Saturated vapor and fluidised form thereof in well are highly dependant on both pressure and temperatures. Accurate pressure and temperature is measured and therefore operated for vapour driving oil recovery and test can be very favorable. When the heel of reference well and the point sensor of toe are measured, DTS/DTGS technology provides the precise temperature profile measurement capability in the length of well. DAS technology can not be measured pressure but can carry the information about the steam flow distribution in the length of well. Being best understood from of steam fluidised form in the different piece being combined into reservoir that DAS, DTGS, DTS and single-point P/T measure brings valuable information.
Describe the present invention about various embodiments. Going out other statement unless explicitly described, described various features may be incorporated in together and can adopt in other embodiments from the feature of an embodiment.

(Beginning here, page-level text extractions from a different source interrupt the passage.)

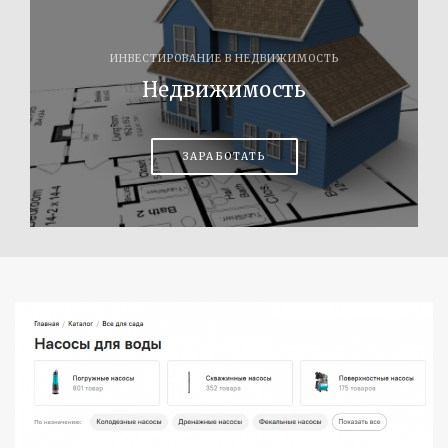
ИНВЕСТИРОВАНИЕ В НЕДВИЖИМОСТЬ
Недвижимость
ЗАРАБОТАТЬ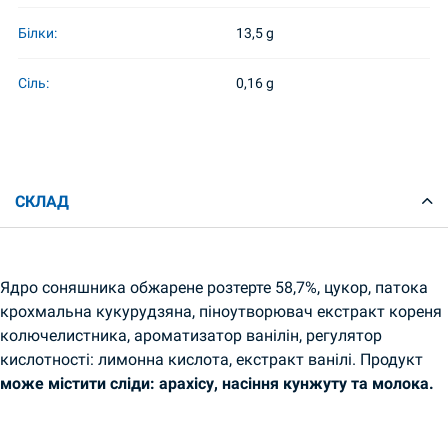
Білки:
13,5 g
Сіль:
0,16 g
СКЛАД
Ядро соняшника обжарене розтерте 58,7%, цукор, патока
крохмальна кукурудзяна, піноутворювач екстракт кореня
колючелистника, ароматизатор ванілін, регулятор
кислотності: лимонна кислота, екстракт ванілі. Продукт
може містити сліди: арахісу, насіння кунжуту та молока.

It should be noted that, embodiment mentioned, above illustrates rather than the restriction present invention, and those skilled in the art will can design many alternate embodiment scope without departing from appended claims. Word " includes " existence being not excluded for being different from element or the step listed in the claims, and "a" or "an" is not excluded for multiple, and single features or other unit can realize the function of some unit recited in the claims. Any accompanying drawing labelling or mark in claim are not interpreted as limiting their scope.